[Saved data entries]

══════════

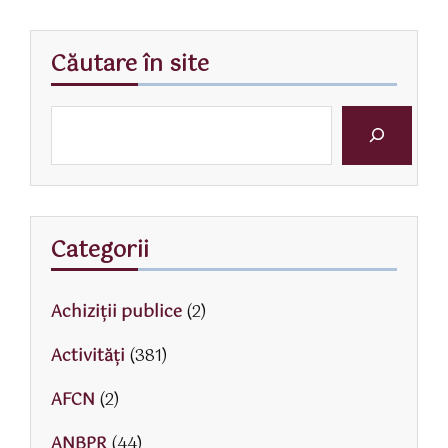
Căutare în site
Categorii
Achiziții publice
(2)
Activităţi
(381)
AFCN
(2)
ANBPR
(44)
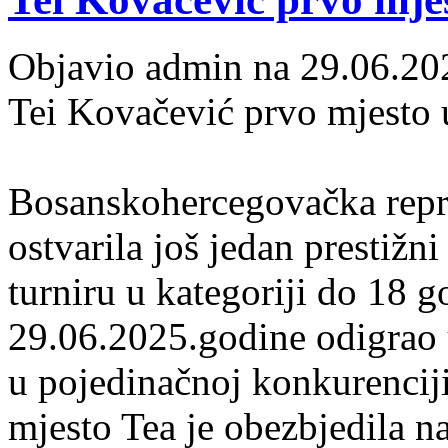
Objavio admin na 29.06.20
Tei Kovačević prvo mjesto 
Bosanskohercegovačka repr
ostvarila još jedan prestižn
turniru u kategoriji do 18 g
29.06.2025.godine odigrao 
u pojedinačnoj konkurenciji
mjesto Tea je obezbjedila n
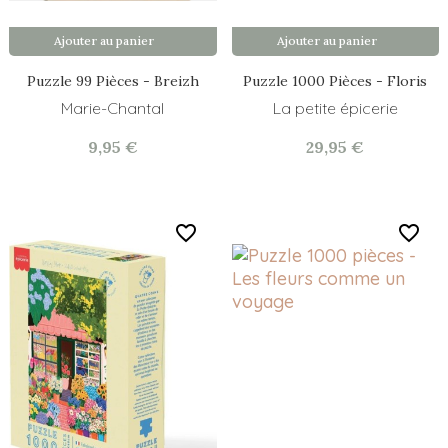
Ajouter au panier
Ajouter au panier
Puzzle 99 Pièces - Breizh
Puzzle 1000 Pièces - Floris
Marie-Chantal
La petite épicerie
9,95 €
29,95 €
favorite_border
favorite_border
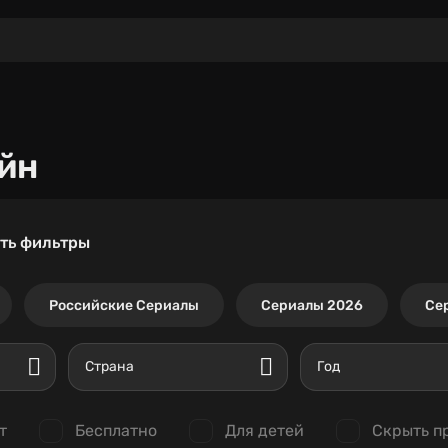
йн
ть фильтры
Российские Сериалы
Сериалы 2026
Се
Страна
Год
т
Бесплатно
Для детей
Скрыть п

══════════

- [ACTIVITY]:
If a record holds a picture, leave the picture out, but repeat every line exactly.

- [RESPONSE AREA]:
Căutare în site
Categorii
Achiziții publice
(2)
Activităţi
(381)
AFCN
(2)
ANBPR
(44)
Objavio admin na 29.06.20
Tei Kovačević prvo mjesto 
Bosanskohercegovačka repr
ostvarila još jedan prestižn
turniru u kategoriji do 18 g
29.06.2025.godine odigrao 
u pojedinačnoj konkurenciji
mjesto Tea je obezbjedila n
Ajouter au panier
Ajouter au panier
Puzzle 99 Pièces - Breizh
Puzzle 1000 Pièces - Floris
Marie-Chantal
La petite épicerie
9,95 €
29,95 €
favorite_border
favorite_border
йн
ть фильтры
Российские Сериалы
Сериалы 2026
Се
Страна
Год
т
Бесплатно
Для детей
Скрыть п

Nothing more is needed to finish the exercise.